そして、辺りはもはや海の上の屋敷の明るい一画ではなく、薄暗く、ぼんやりとした霧に包まれている。
その霧の奥から感じられる気配に向かって、晴明は足を踏み出した。
足元は石畳のような感触で、素足にひんやりと冷たい。
構わず、2、30歩ほど歩を進めると、突然霧の中に人影が二つ浮かび上がった。
晴明が足を止めると、一方の影が声を発した。よく澄んだ女の声である。
「海松(みる)や、このお方はどなた?」
もう一つの影が一礼し、
「はい、都からいらした陰陽師の安倍晴明さまでございます」
答える声で、先ほどの使いの女と知れた。
「まあ、あの名高い安倍晴明さま」
初めに声を発した女が、手にした扇のようなもので軽く辺りを扇いだ。
すると、霧がすうっと流れて、二人の女の姿を露わにした。
一人は、繧繝縁の畳に座し、月草の襲の小袿姿で、見るからに身分ある女人といった風情である。

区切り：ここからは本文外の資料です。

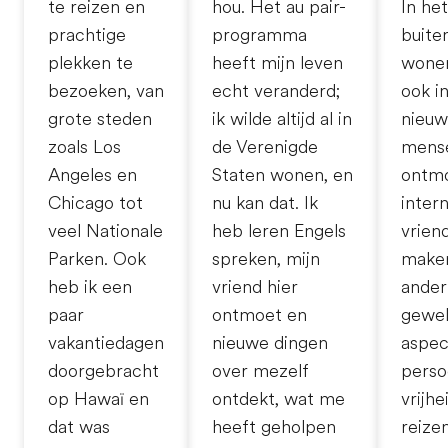
te reizen en
hou. Het au pair-
In het
prachtige
programma
buite
plekken te
heeft mijn leven
wonen
bezoeken, van
echt veranderd;
ook in
grote steden
ik wilde altijd al in
nieu
zoals Los
de Verenigde
mens
Angeles en
Staten wonen, en
ontm
Chicago tot
nu kan dat. Ik
inter
veel Nationale
heb leren Engels
vrien
Parken. Ook
spreken, mijn
maken
heb ik een
vriend hier
ander
paar
ontmoet en
gewel
vakantiedagen
nieuwe dingen
aspec
doorgebracht
over mezelf
perso
op Hawaï en
ontdekt, wat me
vrijh
dat was
heeft geholpen
reizen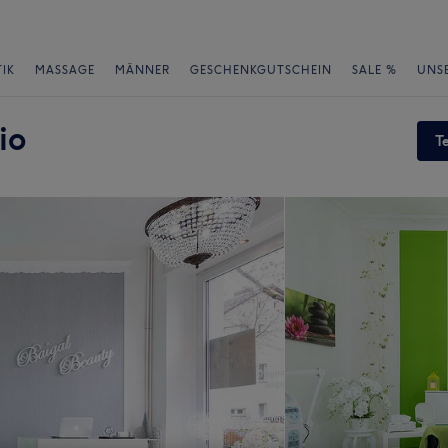
IK
MASSAGE
MÄNNER
GESCHENKGUTSCHEIN
SALE %
UNS
io
T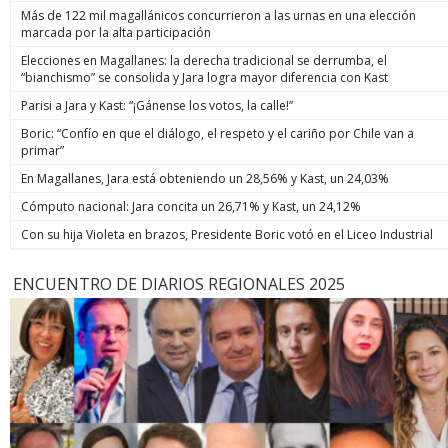
Más de 122 mil magallánicos concurrieron a las urnas en una elección
marcada por la alta participación
Elecciones en Magallanes: la derecha tradicional se derrumba, el
“bianchismo” se consolida y Jara logra mayor diferencia con Kast
Parisi a Jara y Kast: “¡Gánense los votos, la calle!”
Boric: “Confío en que el diálogo, el respeto y el cariño por Chile van a
primar”
En Magallanes, Jara está obteniendo un 28,56% y Kast, un 24,03%
Cómputo nacional: Jara concita un 26,71% y Kast, un 24,12%
Con su hija Violeta en brazos, Presidente Boric votó en el Liceo Industrial
ENCUENTRO DE DIARIOS REGIONALES 2025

艶やかな黒髪を長く垂らし、少し寂しげではあるが、品のある面差しは大層美しかった。
海松と呼ばれた使いの女は、畳の傍らに、円座を敷いてこれに座している。
「ほんとうに、何と美しいお方でしょう。妹たちは、あの楽のお方にご執心だけれど、わたくしはこちらのお方がよいわ」
「姫さまの欲せられるままに」
海松は深く頭を下げた。
晴明は軽く眉を顰めた。概ね察しがついていたが、敢えて問うた。
「あなたは、どなたですか?」
女は婉然と微笑んだ。
「人はわたくしをいろいろに呼びますけれど・・・そうねえ、たとえば、たぎり姫、とか」
やはり、という顔を晴明はした。
「多紀理毘売命(たぎりひめのみこと)・・・かの大国主命のおきさきであらせられる。」
「ほほほ」
たぎり姫は声を上げて笑い、手にした扇を打ち振った。
すると、再び霧が漂ってきて、女たちの姿を覆い隠した。
晴明は構わず、
「博雅さまはどこです」
霧の向こうの影に向かって問うた。
「さあ、どこでしょう」
霧の向こうから聞こえる声は笑いを含んでいる。
「この部屋のどこかにわたくしの妹の部屋への抜け道があるはずですわ。それを探し出して妹にお聞きなさい。」
すると、海松の声が、
「抜け道が見つからねばいかが致しましょう、姫さま」
「ほほほ、その時はこの美しい方はわたくしのもの」
たぎり姫の声はひどく艶めいている。
晴明はため息を一つついてから、余り品が良いとは言えない笑みを浮かべた。
「あなたさまの慰みものになる、というのも悪くはないかもしれませぬなあ」
「でも、お探しになるのでしょう?かの楽のお方を」
晴明は、それには答えず、懐から一本の鳥の羽根を取り出した。
それを宙にかざすと、軽い羽根は微かに震えていた。
「あちらより風が吹き込んでおりますな」
晴明は右手の方をちらりと見やってから、そちらへ向き直った。
それから、羽根を唇にあて、小さく呪を唱えてからぱっと宙に放った。
すると、羽根は目のくりっとした愛らしい女童に姿を変えた。
「鹿の子や、出口はどこだね」
晴明が訊ねると、式は可愛い声で、
「あい」
と返事をし、晴明の先に立ってちょこちょこと歩き出した。
「まあ、面白い」
たぎり姫は声を上げて笑ったが、晴明は、もうそちらへは目もくれず、式の後をついて霧の中へ歩み入った。